At Lewthwaite's residence, investigators found the kind of bomb-making materials that were used in the London bombings, Kenyan counterterror police said. But Lewthwaite was not found.
A security guard who spoke to CNN on condition of anonymity in 2012 said he saw a white woman leave the residence hours before the raid. Authorities have yet to catch up to her.
Kenyan authorities also suspect Lewthwaite of hatching a plot to break fellow Briton Jermaine Grant out of jail after he was arrested in connection with the alleged Mombasa plot.
'An innocent young person'
But in the English town of Aylesbury, in Buckinghamshire, where Lewthwaite lived with Lindsay for a time, she is remembered by local councilor Raj Khan as a good, helpful woman.
"She was an innocent young person," said Khan, who said he knew Lewthwaite as a "family friend" before the July 2005 bombings.
"She would do anything to accommodate other people. She was a very good human being. She did everything to help others."
He warned against judging her based on rumors and speculation.
"I'm worried that the picture that has been demonizing her may be premature because it has not been substantiated," he said. "Unless there is hard evidence we should not just unnecessarily jump to conclusions."
Lewthwaite also reportedly spent time in Banbridge, in Northern Ireland, where her grandmother, Elizabeth Allen, still lives.
A family friend, local councilor Joan Baird, said Monday that Allen was elderly and ill, and had been "in and out of hospital."

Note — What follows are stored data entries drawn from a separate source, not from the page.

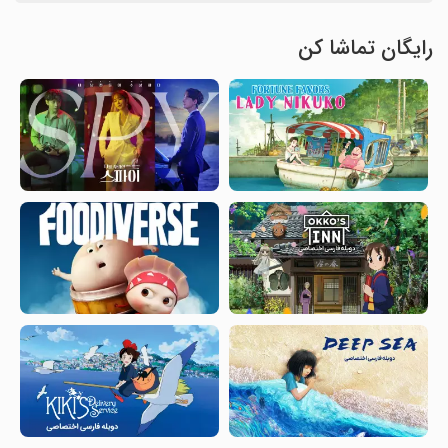
رایگان تماشا کن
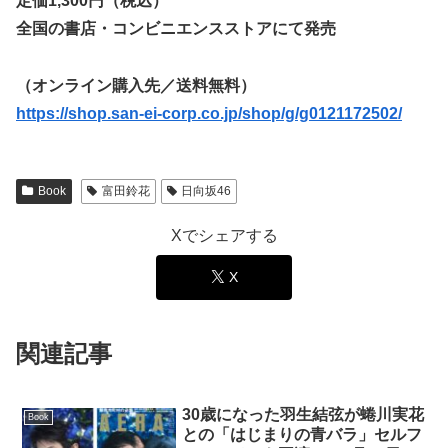
定価1,300円（税込）
全国の書店・コンビニエンスストアにて発売
（オンライン購入先／送料無料）
https://shop.san-ei-corp.co.jp/shop/g/g0121172502/
Book
富田鈴花
日向坂46
Xでシェアする
X
関連記事
30歳になった羽生結弦が蜷川実花
Book
との「はじまりの青バラ」セルフ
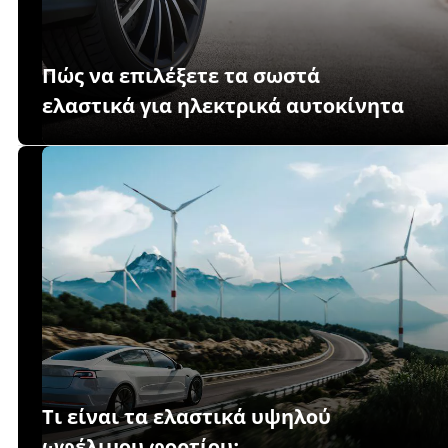
Πώς να επιλέξετε τα σωστά
ελαστικά για ηλεκτρικά αυτοκίνητα
Τι είναι τα ελαστικά υψηλού
ωφέλιμου φορτίου;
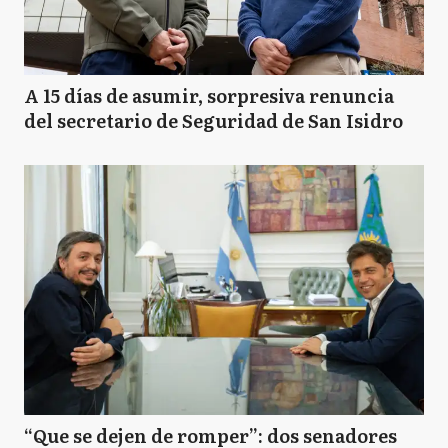
A 15 días de asumir, sorpresiva renuncia
del secretario de Seguridad de San Isidro
“Que se dejen de romper”: dos senadores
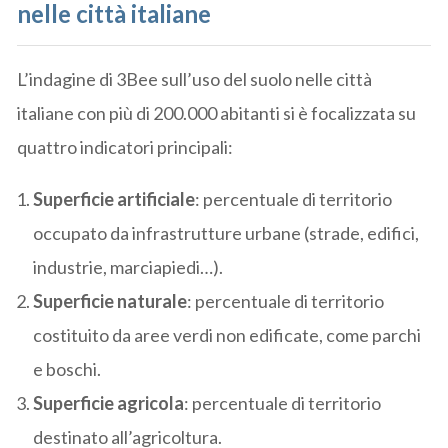
nelle città italiane
L’indagine di 3Bee sull’uso del suolo nelle città
italiane con più di 200.000 abitanti si è focalizzata su
quattro indicatori principali:
Superficie artificiale
: percentuale di territorio
occupato da infrastrutture urbane (strade, edifici,
industrie, marciapiedi…).
Superficie naturale
: percentuale di territorio
costituito da aree verdi non edificate, come parchi
e boschi.
Superficie agricola
: percentuale di territorio
destinato all’agricoltura.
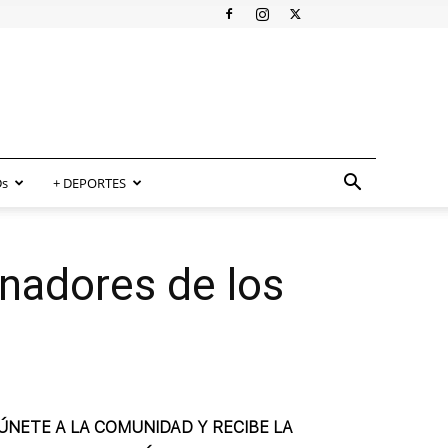
s
+ DEPORTES
anadores de los
ÚNETE A LA COMUNIDAD Y RECIBE LA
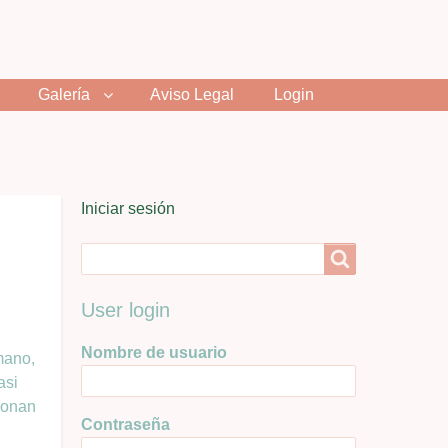
Galería
Aviso Legal
Login
User
Iniciar sesión
menu
Search
Search
User login
Nombre de usuario
umano,
asi
cionan
Contraseña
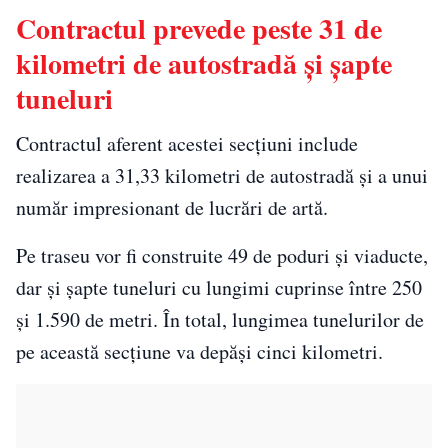
Contractul prevede peste 31 de
kilometri de autostradă și șapte
tuneluri
Contractul aferent acestei secțiuni include
realizarea a 31,33 kilometri de autostradă și a unui
număr impresionant de lucrări de artă.
Pe traseu vor fi construite 49 de poduri și viaducte,
dar și șapte tuneluri cu lungimi cuprinse între 250
și 1.590 de metri. În total, lungimea tunelurilor de
pe această secțiune va depăși cinci kilometri.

Speculation that her granddaughter may have been involved in the Nairobi attack is very upsetting, Baird said.
"This is very distressing for all the family, a decent family. And it got worse with the news (from Kenya). It's also very distressing for the people of Banbridge, on behalf of the family," she said.
According to the Belfast Telegraph, Lewthwaite's father was a British soldier posted to the area who married a local woman.
'Very unusual'
Kenyan officials have given contradictory accounts about the involvement of a white woman in the Westgate mall attack.
Senior Kenyan intelligence officials told CNN that surveillance video from inside the mall appeared to show such a woman taking part in the attack. Analysts believe she is British, the sources said.
Kenyan Foreign Minister Amina Mohamed told "PBS NewsHour"Monday that a British woman was among the attackers. "She has, I think, done this many times before," she said of the woman, but did not name the suspect.
But Kenyan Interior Minister Joseph Ole Lenku told reporters all the attackers were men. Some of them apparently had dressed as women, he said.
Female involvement in such an attack would be "very unusual," said CNN security analyst Peter Bergen.

"Typically these groups are misogynist," he said. "Their view is the woman should be in a home and shrouded in a body veil."